D’ici 2020, le DPE devrait être introduit en Suisse. En Allemagne, la stratégie suisse en matière de cybersanté a valeur d’exemple. Des voix critiques se sont toutefois élevées lors du Forum eHealth 2018 à Berne : le succès du DEP dépend également d’une transformation commerciale correspondante.

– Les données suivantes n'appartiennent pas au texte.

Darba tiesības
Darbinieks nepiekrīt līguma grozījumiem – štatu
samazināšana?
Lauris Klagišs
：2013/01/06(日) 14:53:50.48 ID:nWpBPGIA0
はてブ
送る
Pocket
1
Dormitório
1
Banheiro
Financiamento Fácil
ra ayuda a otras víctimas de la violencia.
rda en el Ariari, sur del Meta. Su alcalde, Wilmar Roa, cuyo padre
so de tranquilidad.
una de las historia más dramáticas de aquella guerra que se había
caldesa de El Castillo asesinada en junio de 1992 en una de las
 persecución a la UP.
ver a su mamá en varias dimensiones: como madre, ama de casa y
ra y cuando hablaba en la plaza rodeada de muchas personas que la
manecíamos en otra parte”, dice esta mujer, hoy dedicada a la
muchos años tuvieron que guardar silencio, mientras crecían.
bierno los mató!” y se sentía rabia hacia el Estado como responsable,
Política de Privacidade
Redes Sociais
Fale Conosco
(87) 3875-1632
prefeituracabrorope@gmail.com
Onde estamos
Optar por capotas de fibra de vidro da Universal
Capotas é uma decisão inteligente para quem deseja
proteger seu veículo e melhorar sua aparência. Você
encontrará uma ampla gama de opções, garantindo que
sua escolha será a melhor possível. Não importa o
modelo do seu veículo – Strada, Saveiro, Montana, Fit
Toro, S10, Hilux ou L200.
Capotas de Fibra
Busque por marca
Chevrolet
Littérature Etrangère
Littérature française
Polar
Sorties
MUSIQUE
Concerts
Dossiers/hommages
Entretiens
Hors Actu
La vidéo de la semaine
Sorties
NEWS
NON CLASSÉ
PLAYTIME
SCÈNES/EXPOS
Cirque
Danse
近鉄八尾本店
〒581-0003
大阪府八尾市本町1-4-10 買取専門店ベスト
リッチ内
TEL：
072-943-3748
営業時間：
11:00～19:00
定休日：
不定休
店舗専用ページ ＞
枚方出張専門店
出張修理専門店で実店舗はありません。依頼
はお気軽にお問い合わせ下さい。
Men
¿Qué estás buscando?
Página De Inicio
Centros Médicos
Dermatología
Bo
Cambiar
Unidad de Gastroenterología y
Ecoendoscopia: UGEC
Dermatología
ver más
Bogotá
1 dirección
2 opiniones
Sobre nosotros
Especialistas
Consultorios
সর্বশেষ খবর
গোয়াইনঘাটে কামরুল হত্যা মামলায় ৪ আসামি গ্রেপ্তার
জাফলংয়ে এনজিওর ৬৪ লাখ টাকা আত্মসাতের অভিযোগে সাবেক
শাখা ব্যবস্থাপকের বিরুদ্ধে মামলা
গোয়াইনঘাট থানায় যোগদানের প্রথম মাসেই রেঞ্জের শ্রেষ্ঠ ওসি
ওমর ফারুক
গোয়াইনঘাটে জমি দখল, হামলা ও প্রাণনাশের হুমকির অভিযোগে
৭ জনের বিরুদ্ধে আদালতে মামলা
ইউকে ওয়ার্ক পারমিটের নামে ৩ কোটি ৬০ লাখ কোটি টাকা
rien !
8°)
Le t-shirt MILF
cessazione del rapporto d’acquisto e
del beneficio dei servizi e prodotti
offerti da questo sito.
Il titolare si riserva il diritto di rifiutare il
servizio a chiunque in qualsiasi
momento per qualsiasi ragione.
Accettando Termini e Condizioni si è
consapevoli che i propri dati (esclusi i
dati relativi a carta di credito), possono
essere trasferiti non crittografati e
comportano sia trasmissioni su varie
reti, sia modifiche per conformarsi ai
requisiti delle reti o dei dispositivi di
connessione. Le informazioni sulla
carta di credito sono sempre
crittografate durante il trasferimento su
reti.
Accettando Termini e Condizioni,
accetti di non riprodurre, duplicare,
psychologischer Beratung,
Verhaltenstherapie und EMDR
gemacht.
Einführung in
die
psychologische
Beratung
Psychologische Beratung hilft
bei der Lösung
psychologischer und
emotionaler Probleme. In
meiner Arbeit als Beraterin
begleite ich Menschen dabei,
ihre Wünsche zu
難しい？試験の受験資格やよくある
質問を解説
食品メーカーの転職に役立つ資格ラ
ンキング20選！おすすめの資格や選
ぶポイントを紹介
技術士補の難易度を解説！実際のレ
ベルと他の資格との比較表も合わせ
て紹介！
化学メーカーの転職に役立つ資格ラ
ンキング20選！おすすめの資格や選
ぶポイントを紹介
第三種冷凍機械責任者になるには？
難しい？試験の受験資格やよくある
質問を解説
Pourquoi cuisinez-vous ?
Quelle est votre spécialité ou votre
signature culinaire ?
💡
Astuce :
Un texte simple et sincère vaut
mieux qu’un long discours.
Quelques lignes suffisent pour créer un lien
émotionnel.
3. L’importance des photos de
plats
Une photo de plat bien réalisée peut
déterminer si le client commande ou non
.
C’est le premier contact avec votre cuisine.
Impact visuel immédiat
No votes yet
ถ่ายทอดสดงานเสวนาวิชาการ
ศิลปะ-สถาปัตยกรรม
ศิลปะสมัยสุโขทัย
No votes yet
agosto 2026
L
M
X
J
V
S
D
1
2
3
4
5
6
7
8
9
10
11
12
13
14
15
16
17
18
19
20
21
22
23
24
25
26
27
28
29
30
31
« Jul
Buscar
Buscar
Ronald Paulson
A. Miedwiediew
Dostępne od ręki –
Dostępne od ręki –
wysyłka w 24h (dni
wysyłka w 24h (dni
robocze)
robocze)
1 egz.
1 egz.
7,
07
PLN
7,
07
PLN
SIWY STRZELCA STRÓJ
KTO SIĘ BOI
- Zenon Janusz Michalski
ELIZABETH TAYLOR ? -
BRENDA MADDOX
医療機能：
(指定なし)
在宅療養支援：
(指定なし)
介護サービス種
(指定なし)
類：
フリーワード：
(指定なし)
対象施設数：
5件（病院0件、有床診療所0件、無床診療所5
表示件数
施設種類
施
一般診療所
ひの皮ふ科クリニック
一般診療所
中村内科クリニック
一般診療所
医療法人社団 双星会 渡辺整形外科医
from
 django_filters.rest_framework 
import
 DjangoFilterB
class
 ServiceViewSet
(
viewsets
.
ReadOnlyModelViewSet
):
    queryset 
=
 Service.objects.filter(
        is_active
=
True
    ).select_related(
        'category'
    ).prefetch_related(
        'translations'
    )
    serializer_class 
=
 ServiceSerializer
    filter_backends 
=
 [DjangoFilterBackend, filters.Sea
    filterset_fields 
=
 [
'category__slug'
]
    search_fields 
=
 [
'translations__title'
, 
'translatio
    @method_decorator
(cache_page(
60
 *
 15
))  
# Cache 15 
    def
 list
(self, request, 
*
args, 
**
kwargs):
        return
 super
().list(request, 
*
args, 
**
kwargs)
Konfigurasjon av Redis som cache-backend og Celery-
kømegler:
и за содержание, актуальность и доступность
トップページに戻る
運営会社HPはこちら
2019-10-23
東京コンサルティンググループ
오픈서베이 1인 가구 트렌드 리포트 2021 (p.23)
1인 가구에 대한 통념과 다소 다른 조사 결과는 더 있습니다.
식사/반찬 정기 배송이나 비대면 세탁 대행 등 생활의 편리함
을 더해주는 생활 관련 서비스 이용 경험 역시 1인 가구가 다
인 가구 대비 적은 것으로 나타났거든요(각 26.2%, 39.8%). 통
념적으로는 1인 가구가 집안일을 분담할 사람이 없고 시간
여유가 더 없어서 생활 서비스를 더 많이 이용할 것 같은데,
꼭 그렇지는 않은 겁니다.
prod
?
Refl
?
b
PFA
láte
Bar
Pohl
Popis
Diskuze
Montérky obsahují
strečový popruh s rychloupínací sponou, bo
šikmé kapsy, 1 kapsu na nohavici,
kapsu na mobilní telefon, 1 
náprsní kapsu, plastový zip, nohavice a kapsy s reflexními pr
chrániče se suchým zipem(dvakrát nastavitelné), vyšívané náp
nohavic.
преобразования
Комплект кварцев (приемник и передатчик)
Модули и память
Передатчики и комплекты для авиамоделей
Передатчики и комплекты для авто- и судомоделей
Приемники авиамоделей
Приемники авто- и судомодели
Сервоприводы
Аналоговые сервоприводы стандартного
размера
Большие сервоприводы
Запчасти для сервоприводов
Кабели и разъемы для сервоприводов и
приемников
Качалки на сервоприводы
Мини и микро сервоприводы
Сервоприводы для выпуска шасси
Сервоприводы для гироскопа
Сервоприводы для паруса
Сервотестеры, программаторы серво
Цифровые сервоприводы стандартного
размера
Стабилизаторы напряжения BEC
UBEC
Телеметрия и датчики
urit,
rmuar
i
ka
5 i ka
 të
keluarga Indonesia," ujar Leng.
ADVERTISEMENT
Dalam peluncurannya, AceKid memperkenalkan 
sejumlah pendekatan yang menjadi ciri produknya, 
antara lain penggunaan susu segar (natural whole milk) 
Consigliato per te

Alors que l’Allemagne attendait – et attend peut-être toujours – que la grande coalition soit en mesure d’agir, plusieurs institutions de santé poursuivent leurs intérêts particuliers dans les premiers développements d’un dossier médical électronique en dehors de toute exigence réglementaire spécifique en matière d’architecture, d’interopérabilité et de protection des données. A l’occasion de la conférence Connecting Healthcare IT (conhIT) qui s’est tenue en avril à Berlin, Jens Naumann, président du conseil d’administration de l’association fédérale allemande des technologies de la santé (bvitg e.V.), a une fois de plus demandé aux responsables politiques, au nom du secteur des technologies de la santé, d’esquisser un objectif national en matière de cybersanté. “Une telle image cible devrait être élaborée de manière interministérielle et intersectorielle dans le cadre d’un processus modéré par les politiques, puis une stratégie nationale de cybersanté devrait en découler et déboucher sur un plan d’action concret”, a déclaré Naumann. Le caractère exemplaire de la stratégie suisse en matière de cybersanté a été évoqué à plusieurs reprises lors des discussions sur le DEP. Le Dr Yvonne Gilli, membre du comité central de la FMH, a rappelé, sur la base de l’expérience suisse, qu’un déploiement progressif des systèmes, axé sur les avantages, avait de plus grandes chances de permettre l’adaptation au changement, car “l’introduction d’un dossier électronique n’est pas seulement un sujet technique, mais aussi et surtout un sujet culturel”. C’est ce qui ressort des résultats d’une enquête du Marburger Bund (enquête en ligne de quatre semaines menée par le Marburger Bund* auprès de ses membres en septembre 2017) constitue un rappel important.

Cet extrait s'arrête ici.